AKP hükümeti referandum sürecinde işçi ve emekçilerin gözünü boyamak için çeşitli kampanyalar öne sürmüştü. “Milli İstihdam Seferberliği” adı altında şaşaalı reklamlarla işçi ve emekçilere “müjde” verildi. AKP’nin derdi referandum sürecinde işsizlik oranlarını “düşürerek” işçi ve emekçileri tek adam rejimine ikna etmekti. Bakanların çeşitli açıklamalarından da biliyorduk ki, işçi sınıfının uzun yıllardır mücadele ile elde ettiği kazanımlara saldırmak için referandum sürecinin “başarıyla” atlatılması bekleniyordu. Aynı şekilde pek çok fabrikanın işçi çıkarma hazırlığında olduğunu ama bu planları hayata geçirmek için referandumun geçmesini beklediğini biliyorduk.

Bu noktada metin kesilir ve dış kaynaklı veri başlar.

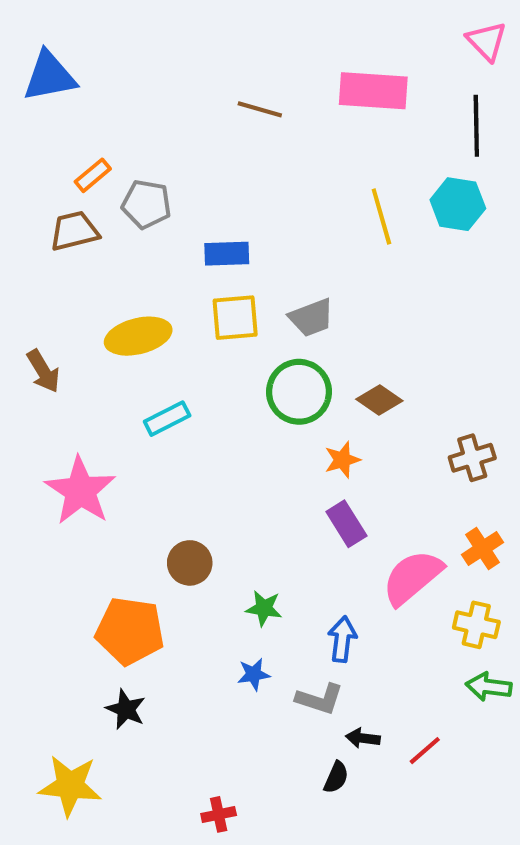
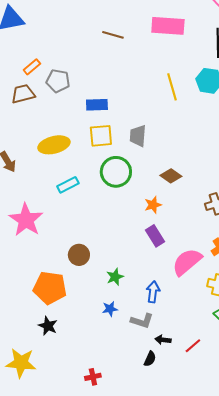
gray trapezoid: (311, 318) -> (138, 136), turned 115
green circle: (299, 392) -> (116, 172), moved
green star: (264, 608) -> (115, 277), turned -30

Referandum geçti, patronların önünde hiçbir engel kalmadı! Örneğin çalıştığım işyerinde referandumun hemen ertesi gün 70 işçinin çıkarılacağı duyuruldu. Resmi rakamlarla bile işsizlik oranı %13’e yükselmişken, yeni işten atmalarla bu oran artmaya devam edecektir. Fabrikalarda işçi çıkarmalar karşısında vereceğimiz tepkiler, bu tepkileri büyütmek önemlidir. Ancak işçi ve emekçilere dönük topyekûn bir saldırı söz konusudur ve bu saldırılara ancak topyekûn bir mücadele ile karşı koyabiliriz.
İşte yaklaşmakta olan 1 Mayıs, işçi sınıfının tüm bu saldırılara karşı tepkisini alanlara çıkarak ortaya koyacağı bir mücadele günüdür. Geçmişten günümüze işçi sınıfı ağır bedeller ödeyerek 1 Mayıs geleneğine sahip çıkmıştır, çıkacaktır. Kapitalist sömürüye, emperyalist savaşlara, faşist tırmanışa, işsizliğe, kıdem tazminatının gaspına, iş cinayetlerine, dur demek ve mücadeleyi büyütmek için 1 Mayıs’a sahip çıkalım.
İşten atmalara HAYIR!
Yaşasın 1 Mayıs! Yaşasın Örgütlü Mücadelemiz!